SECURITIES AND EXCHANGE COMMISSION

Washington, D.C. 20549

 

FORM 8-K

 

CURRENT REPORT

Pursuant to Section 13 or 15(d) of the Securities Exchange Act of 1934

 

Date of Report: March 14, 2016

Date of earliest event reported: March 9, 2016

 

HYDROCARB ENERGY CORPORATION

(Exact name of registrant as specified in its charter)

 

Nevada 000-53313 30-0420930
(State or other jurisdiction of incorporation) (Commission File Number) (IRS Employer Identification No.)

 

800 Gessner, Suite 375, Houston, Texas 77024
(Address of principal executive offices) (Zip Code)

 

(713) 970-1590
Registrant’s telephone number, including area code

 

Check the appropriate box below if the Form 8-K filing is intended to simultaneously satisfy the filing obligation of the registrant under any of the following provisions:

 

Written communications pursuant to Rule 425 under the Securities Act (17 CFR 230.425)

 

Soliciting material pursuant to Rule 14a-12 under the Exchange Act (17 CFR 240.14a-12)

 

Pre-commencement communications pursuant to Rule 14d-2(b) under the Exchange Act (17 CFR 240.14d-2(b))

 

Pre-commencement communications pursuant to Rule 13e-4(c) under the Exchange Act (17 CFR 240.13e-4(c))

 

 

 

Item 1.01 Entry into a Material Definitive Agreement.

 

On March 9, 2016, Hydrocarb Energy Corp. (the “Company”, “we” and “us”) entered into a Special Private Placement Agreement with Infinity Fund LLC (“Infinity” and the “SPPA”).
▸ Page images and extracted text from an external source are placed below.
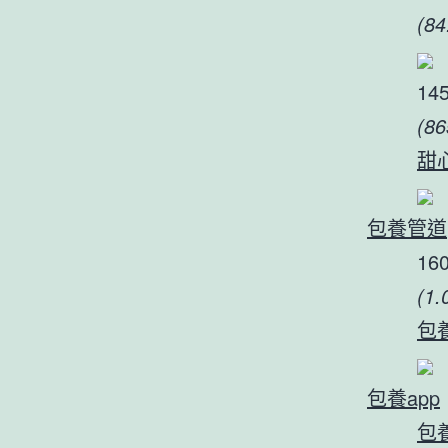
(8
14
(8
甜
包養管道
16
(1
包
包養app
包養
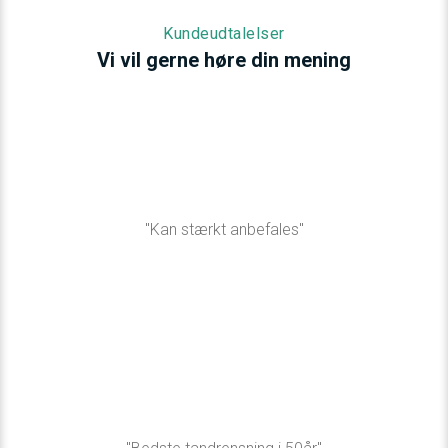
Kundeudtalelser
​Vi vil gerne høre din mening
"Kan stærkt anbefales"​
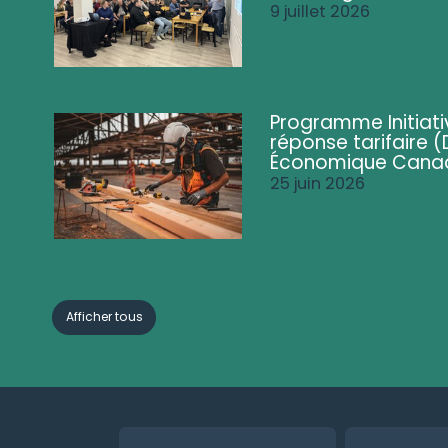
9 juillet 2026
Programme Initiati
réponse tarifaire
Économique Cana
25 juin 2026
Afficher tous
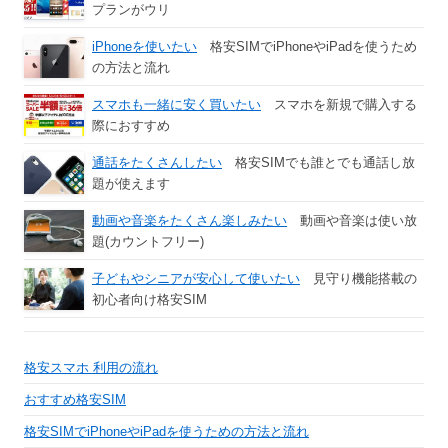
プランがウリ
iPhoneを使いたい
格安SIMでiPhoneやiPadを使うため
の方法と流れ
スマホも一緒に安く買いたい
スマホを新規で購入する
際におすすめ
通話をたくさんしたい
格安SIMでも誰とでも通話し放
題が使えます
動画や音楽をたくさん楽しみたい
動画や音楽は使い放
題(カウントフリー)
子どもやシニアが安心して使いたい
見守り機能搭載の
初心者向け格安SIM
格安スマホ 利用の流れ
おすすめ格安SIM
格安SIMでiPhoneやiPadを使うための方法と流れ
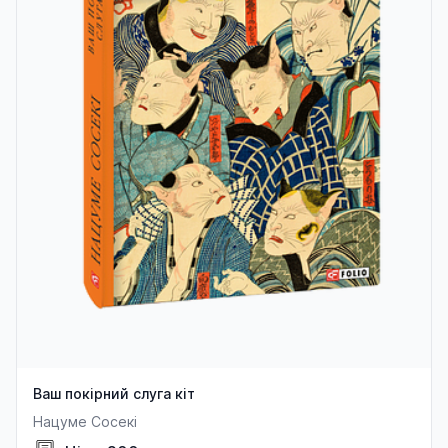
Ваш покірний слуга кіт
Нацуме Сосекі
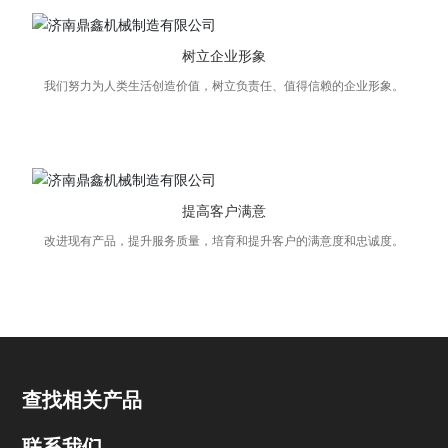
树立企业形象
我们努力为人类生活创造价值，树立负责任、值得信赖的企业形象。
提高客户满意
改进现有产品，提升服务质量，培育和提升客户的满意度和忠诚度。
查找相关产品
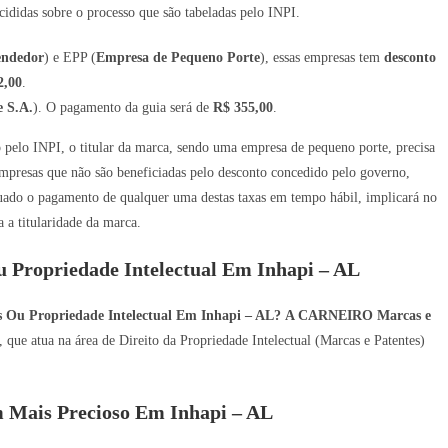
ididas sobre o processo que são tabeladas pelo INPI.
endedor
) e EPP (
Empresa de Pequeno Porte
), essas empresas tem
desconto
2,00
.
 S.A.
). O pagamento da guia será de
R$ 355,00
.
ro pelo INPI, o titular da marca, sendo uma empresa de pequeno porte, precisa
mpresas que não são beneficiadas pelo desconto concedido pelo governo,
tuado o pagamento de qualquer uma destas taxas em tempo hábil, implicará no
a titularidade da marca.
u Propriedade Intelectual Em Inhapi – AL
s Ou Propriedade Intelectual Em Inhapi – AL?
A CARNEIRO Marcas e
que atua na área de Direito da Propriedade Intelectual (Marcas e Patentes)
 Mais Precioso Em Inhapi – AL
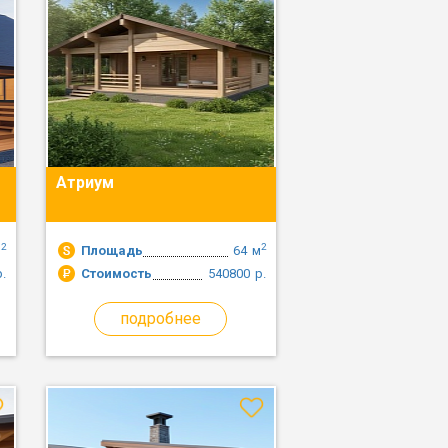
Атриум
2
2
м
Площадь
64
м
р.
Стоимость
540800
р.
подробнее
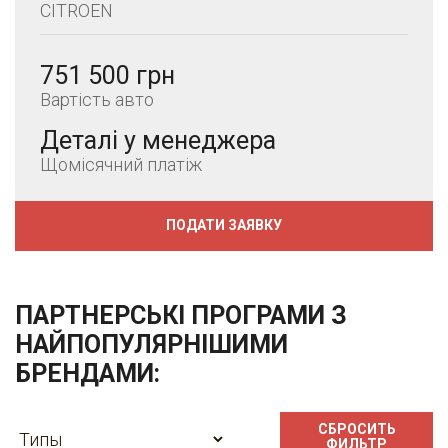
CITROEN
751 500 грн
Вартість авто
Деталі у менеджера
Щомісячний платіж
ПОДАТИ ЗАЯВКУ
ПАРТНЕРСЬКІ ПРОГРАМИ З
НАЙПОПУЛЯРНІШИМИ
БРЕНДАМИ:
СБРОСИТЬ
ФИЛЬТР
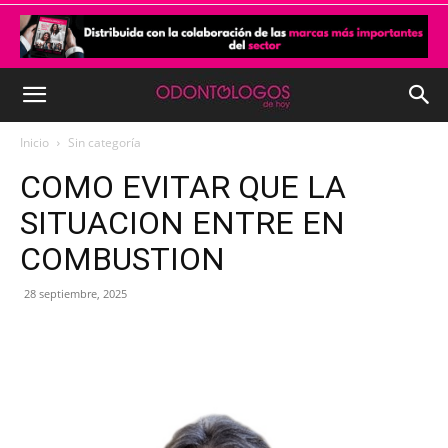
Inicio
Sin categoría
COMO EVITAR QUE LA
SITUACION ENTRE EN
COMBUSTION
28 septiembre, 2025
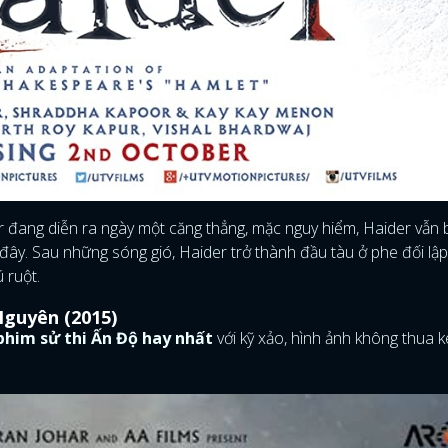
 đang diễn ra ngày một căng thẳng, mặc nguy hiểm, Haider vẫn 
 đây. Sau những sóng gió, Haider trở thành đầu tàu ở phe đối lập
 ruột.
Nguyên (2015)
phim sử thi Ấn Độ hay nhất
với kỹ xảo, hình ảnh không thua 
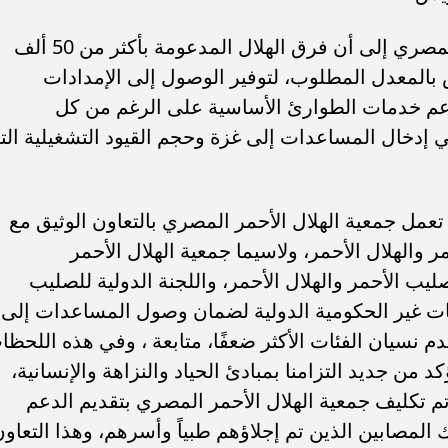
وأشارت المدير التنفيذي للهلال الأحمر المصري إلى أن فرق الهلال المدعومة بأكثر من 50 ألف
المعدل المطلوب، لتوفير الوصول إلى الإمدادات
دعم خدمات الطوارئ الأساسية على الرغم من كل
ي إدخال المساعدات إلى غزة وحجم القيود التشغيلية الت
عمل جمعية الهلال الأحمر المصري بالتعاون الوثيق مع
 والهلال الأحمر، ولاسيما جمعية الهلال الأحمر
يب الأحمر والهلال الأحمر، واللجنة الدولية للصليب
مات غير الحكومية الدولية لضمان وصول المساعدات إلى
م نسيان الفئات الأكثر ضعفًا، متابعة ، وفي هذه اللحظا
 من جديد التزامنا بمبادئ الحياد والنزاهة والإنسانية،
تم تكليف جمعية الهلال الأحمر المصري بتقديم الدعم
 المصابين الذين تم إجلاؤهم طبياً وأسرهم، وهذا التعاون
Pursuant to the SPPA, Infinity agreed to purchase, within 45 days of the parties’ entry into the SPPA, $2 million of a to-be-designated series of convertible preferred stock of the Company, which will be convertible into common stock of the Company on a 1,000 for one basis (1,000 shares of common stock for each share of preferred stock), have no redemption rights, no voting rights, no dividend rights, be subject to a 9.99% ownership limitation, and have such other terms and conditions as are agreed by the parties. The preferred stock will be convertible into common stock of the Company based on a 10% discount to market. Additionally pursuant to the SPPA, Infinity agreed to subscribe for up to $25 million in shares of common stock of the Company, at a 10% discount to the then trading price of the Company’s common stock, from time to time, subject to certain limitations, rights to terminate purchases, and volume restrictions, in the form of an equity line of credit, at such time as the Company has filed and obtained effectiveness of a registration statement on Form S-1 to register the shares issuable to Infinity under such arrangement. Infinity’s purchase of the equity line shares under the SPPA is subject to various closing conditions and conditions precedent described therein, which may not be able to be met by the Company in a timely fashion, if ever.

 

The Company will disclose more information regarding the Infinity transactions and the preferred stock described above, if and when the transactions contemplated by the SPPA close and/or in connection with the registration statement filing contemplated by the SPPA.

 

The description of the SPPA above does not purport to be complete and is qualified in its entirety by reference to the SPPA as filed herewith as Exhibit 10.1 and incorporated by reference in this item 1.01.

 

Item 9.01 Financial Statements and Exhibits.

 

Exhibit No.   Description
     
10.1*   Special Private Placement Agreement dated March 9, 2016, by and between Hydrocarb Energy Corp. and Infinity Fund LLC

 

* Filed herewith.

  

 

 

SIGNATURE

 

Pursuant to the requirements of the Securities Exchange Act of 1934, the registrant has duly caused this Report to be signed on its behalf by the undersigned, hereunto duly authorized.

 

Date: March 14, 2016 Hydrocarb Energy Corporation
   
  /s/ Kent P. Watts
  Kent P. Watts
  Chief Executive Officer

  

 

 

  

EXHIBIT INDEX

 

Exhibit No.   Description
     
10.1*   Special Private Placement Agreement dated March 9, 2016, by and between Hydrocarb Energy Corp. and Infinity Fund LLC

 

* Filed herewith.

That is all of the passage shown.